Question

A uniformly charged ring of radius 3a and total charge q is placed in xy-plane centered at origin. A point charge q is moving towards the ring along the z-axis and has speed u at z−4a. What is the minimum value of u such that it crosses the origin?

Answer 1

Here, as we know according to the law of conservation of energy, final and initial energy will be the same. We will use this relation to find the required value of v, by applying the given values. So, the value of v will give the required result.

Formula used:
${U_i} + {K_{i}} = {U_{f}} + {K_f}$

Complete step-by-step answer:
The relation between the potential energy and kinetic energy is used.
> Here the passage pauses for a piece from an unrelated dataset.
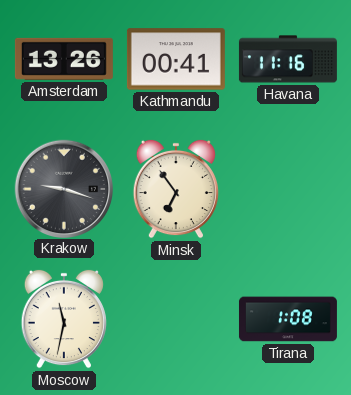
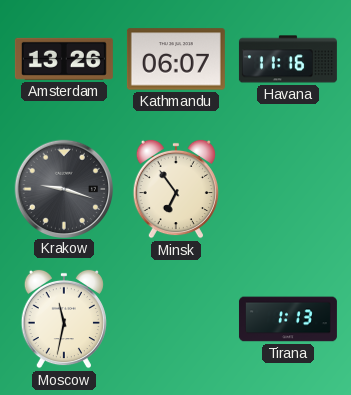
Kathmandu: 00:41 -> 06:07
Tirana: 1:08 -> 1:13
Since, we know that the total energy of a system is conserved; we have the final and the initial kinetic and potential energies of the particle:
\eqalign{ & {U_i} + {K_{i}} = {U_{f}} + {K_f} \cr \Rightarrow & \dfrac{{k{q^2}}}{{\sqrt {16a^2 + 9a^2} }} + \dfrac{1}{2}m{v^2} = \dfrac{{k{q^2}}}{{3a}} \cr \Rightarrow & \dfrac{{1}}{2}m{v^2} = k{q^2}(\dfrac{1}{3a} - ( \dfrac{{1}}{5a})) = \dfrac{{2k{q^2}}}{{15a}} \cr \Rightarrow & \therefore v = \sqrt {\dfrac{{4k{q^2}}}{{15ma}}} \cr}
Therefore, the velocity of the particle on the ring of radius r is given by v.

Additional Information: The total energy of a system is the sum of kinetic energy and the potential energy. Also, we know that according to the law of conservation of energy, energy can neither be created nor be destroyed; it can only be transferred from one form to another. Electric energy is converted to heat energy by the use of a water heater.
Potential energy is defined as the energy that is stored in an object due to its position relative to some zero position. An object or a body possesses gravitational potential energy if it is positioned at a height above or below the zero height.
Further, Kinetic energy is defined as the form of energy that an object or a particle has by reason of its motion. Kinetic energy is a property of a moving object or particle.

Note: Law of conservation of energy is needed to be remembered i.e., energy can neither be created nor be destroyed, it can only be transferred from one form to another. If a particle or body is only in motion but does not have any height, the potential energy in that case will be zero.